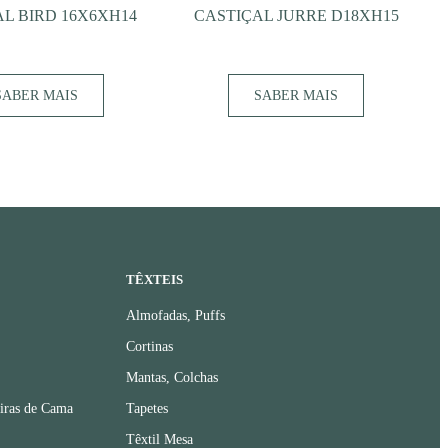
L BIRD 16X6XH14
CASTIÇAL JURRE D18XH15
SABER MAIS
SABER MAIS
TÊXTEIS
Almofadas, Puffs
Cortinas
Mantas, Colchas
iras de Cama
Tapetes
Têxtil Mesa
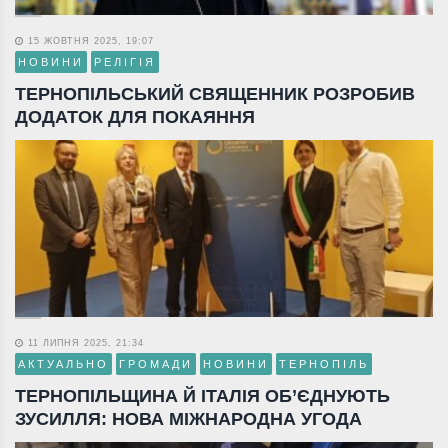
15 ЖОВТНЯ 2025, 19:07
НОВИНИ
РЕЛІГІЯ
ТЕРНОПІЛЬСЬКИЙ СВЯЩЕННИК РОЗРОБИВ
ДОДАТОК ДЛЯ ПОКАЯННЯ
11 ЛИПНЯ 2025, 21:34
АКТУАЛЬНО
ГРОМАДИ
НОВИНИ
ТЕРНОПІЛЬ
ТЕРНОПІЛЬЩИНА Й ІТАЛІЯ ОБ’ЄДНУЮТЬ
ЗУСИЛЛЯ: НОВА МІЖНАРОДНА УГОДА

» Task description
Your reply should restate every entry exactly, with the pictures left out.

» Task answer
L BIRD 16X6XH14
CASTIÇAL JURRE D18XH15
SABER MAIS
SABER MAIS
TÊXTEIS
Almofadas, Puffs
Cortinas
Mantas, Colchas
iras de Cama
Tapetes
Têxtil Mesa
15 ЖОВТНЯ 2025, 19:07
НОВИНИ
РЕЛІГІЯ
ТЕРНОПІЛЬСЬКИЙ СВЯЩЕННИК РОЗРОБИВ
ДОДАТОК ДЛЯ ПОКАЯННЯ
11 ЛИПНЯ 2025, 21:34
АКТУАЛЬНО
ГРОМАДИ
НОВИНИ
ТЕРНОПІЛЬ
ТЕРНОПІЛЬЩИНА Й ІТАЛІЯ ОБ’ЄДНУЮТЬ
ЗУСИЛЛЯ: НОВА МІЖНАРОДНА УГОДА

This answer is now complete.